Hugo Domingos Gomes (born 4 January 1995) is a Brazilian footballer who plays for Portuguese club Moreirense on loan from Rio Ave as a central defender.

Club career
Born in Campo Grande, Mato Grosso do Sul, Hugo Gomes started his career with Los Angeles FC in his hometown, aged only five. In 2008 he was invited for a trial at São Paulo FC, joining its youth setup in 2009 at the age of 13.

On 14 July 2015 Hugo Gomes renewed his contract until the end of 2017, being loaned to RCD Mallorca a day later. However, he only featured for the reserves in Tercera División.

On 24 August 2016, Hugo Gomes moved to another reserve team, Granada CF B in Segunda División B. After featuring sparingly, he returned to São Paulo, representing the B-side until the end of the year.

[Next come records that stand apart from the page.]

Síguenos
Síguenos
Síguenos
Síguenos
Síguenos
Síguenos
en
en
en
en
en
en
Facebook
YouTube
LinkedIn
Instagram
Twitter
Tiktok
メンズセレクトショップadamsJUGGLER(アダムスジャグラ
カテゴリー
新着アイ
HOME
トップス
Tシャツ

On 29 December 2017, Hugo Gomes joined Atlético Goianiense also in a temporary deal. The following 16 July, after being rarely used, he agreed to a three-year deal with LigaPro side F.C. Famalicão.

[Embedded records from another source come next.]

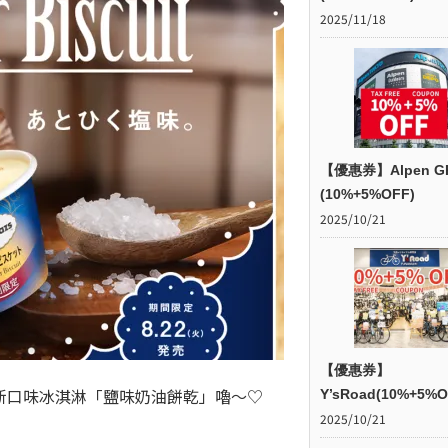
2025/11/18
【優惠券】Alpen G
(10%+5%OFF)
2025/10/21
【優惠券】
的新口味冰淇淋「鹽味奶油餅乾」嚕～♡
Y’sRoad(10%+5%O
2025/10/21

Hugo Gomes made his professional debut on 11 August 2018, starting in a 0–1 away loss against S.C. Farense. He made just nine more appearances as they were promoted to Primeira Liga as runners-up, and scored in a 4–2 home comeback win over FC Porto B on 27 October.

Hugo Gomes returned to the second tier on loan for 2019–20, at Varzim SC. He played 22 total games while in Póvoa de Varzim, and scored once to equalise in a 2–1 loss away to eventual double winners FC Porto in the quarter-finals of the Taça de Portugal on 14 January.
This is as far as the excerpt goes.